On March 27, 2020, the Coronavirus Aid, Relief, and Economic Security Act (the “CARES Act”) was enacted in response to the COVID-19 pandemic. The CARES Act allows net operating losses (“NOLs”) incurred in taxable years 2018, 2019, and 2020 to be carried back to each of the five preceding taxable years to offset 100% of taxable income and to generate a refund of previously paid income taxes. Pursuant to the CARES Act, the Company carried back the taxable year 2020 tax loss of $150.0 million to prior years. During the first quarter of Fiscal 2022, the Company received $22.0 million of this income tax refund and the remaining balance of $19.1 million as of July 29, 2023 is included within Prepaid expenses and other current assets on the Consolidated Balance Sheets.
The Company accrues interest and penalties related to unrecognized tax benefits as part of the provision for income taxes. The total amount of unrecognized tax benefits was $4.3 million, $3.6 million, and $2.3 million as of July 29, 2023, January 28, 2023, and July 30, 2022, respectively, and is included within long-term liabilities. Interest expense recognized in Year-To-Date 2023 and Year-To-Date 2022 related to unrecognized tax benefits was not significant.
The Company is subject to tax in the United States and foreign jurisdictions, including Canada and Hong Kong. The Company files a consolidated U.S. income tax return for federal income tax purposes. The Company is no longer subject to income tax examinations by U.S. federal, state and local or foreign tax authorities for tax years 2016 and prior.

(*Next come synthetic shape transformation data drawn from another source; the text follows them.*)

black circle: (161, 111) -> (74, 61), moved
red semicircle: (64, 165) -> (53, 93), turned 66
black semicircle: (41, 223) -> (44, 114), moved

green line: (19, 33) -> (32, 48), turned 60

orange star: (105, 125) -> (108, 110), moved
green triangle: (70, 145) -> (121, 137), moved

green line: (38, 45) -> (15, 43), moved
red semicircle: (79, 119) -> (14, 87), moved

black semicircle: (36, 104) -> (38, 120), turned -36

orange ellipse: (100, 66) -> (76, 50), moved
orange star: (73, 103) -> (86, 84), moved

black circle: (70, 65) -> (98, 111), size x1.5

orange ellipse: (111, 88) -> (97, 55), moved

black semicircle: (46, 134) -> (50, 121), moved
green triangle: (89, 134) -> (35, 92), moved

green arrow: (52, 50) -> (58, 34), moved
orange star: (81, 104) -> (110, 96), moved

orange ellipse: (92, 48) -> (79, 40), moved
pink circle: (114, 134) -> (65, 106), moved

Management believes that an adequate provision has been made for any adjustments that may result from tax examinations. However, the outcome of tax audits cannot be predicted with certainty. If any issues arise as a result of a tax audit, and are resolved in a manner not consistent with management’s expectations, the Company could be required to adjust its provision for income taxes in the period such resolution occurs.